Topological graphs I am studying graph theory from perspective of topology. Wikipedia says that topological graph is a topological space constructed from regular graph by replacing vertices with points and edges with intervals. I am not sure what are intervals. I suppose that these are some kind of topological space and I've read that they are called manifolds. I've read also that topological homeomorphism is equivalent to topological graph isomorphism. And I kinda understand, but can you, please, clarify, can edges of such graph intersect with each other. Because I feel that two intervals that intersect is not the same topological space. So, how can I understand this? Thank you in advance!
Edit:
And another question. Am I mistaken when I said that homemorphism of surfaces is equivalent to graph homeomorphism? So, can we from isomorphism of two topological graphs (there I mean homeomorphism) assert that two surfaces are equivalent?
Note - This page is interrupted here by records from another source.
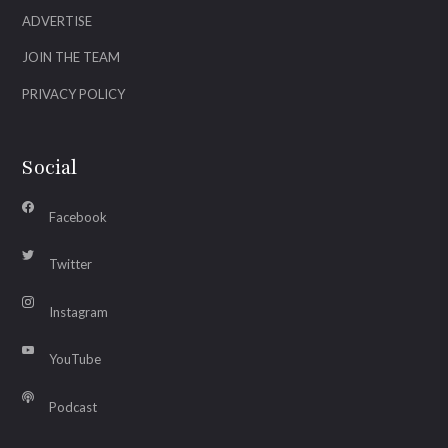
ADVERTISE
JOIN THE TEAM
PRIVACY POLICY
Social
Facebook
Twitter
Instagram
YouTube
Podcast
 A: It is common in topology to take an archetypal topological space --- for example THE interval $[0,1]$ --- and then borrow that terminology, using an indefinite adjective, to represent any homeomorphic topological space. Thus we have:

An interval is a topological space homemorphic to the interval $[0,1]$.

There are other common examples of this, for instance circles and spheres.
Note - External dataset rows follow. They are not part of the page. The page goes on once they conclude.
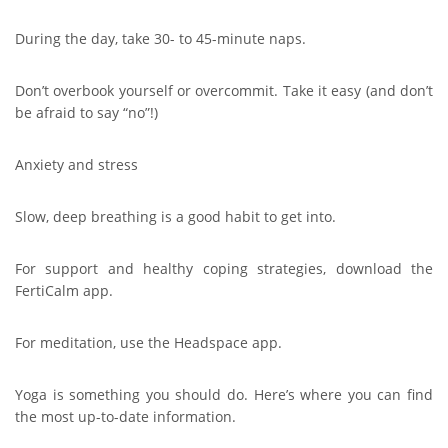
During the day, take 30- to 45-minute naps.
Don’t overbook yourself or overcommit. Take it easy (and don’t
be afraid to say “no”!)
Anxiety and stress
Slow, deep breathing is a good habit to get into.
For support and healthy coping strategies, download the
FertiCalm app.
For meditation, use the Headspace app.
Yoga is something you should do. Here’s where you can find
the most up-to-date information.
Your post continues with a bunch of other questions which get quickly get out of focus, so I will close by addressing only the most focussed of them. A topological graph does indeed contain a specified collection of intervals (meaning, according to the definition above, subspaces each of which is homeomorphic to the interval $[0,1]$). These specified intervals are themselves still called the edges of the graph. It is indeed possible for two edges $E_1,E_2$ of a graph to intersect each other, but that is only possible if the intersection $E_1 \cap E_2$ consists of a single point $p$, and that point $p$ must be an endpoint of the interval $E_1$, and it must also be an endpoint of the interval $E_2$.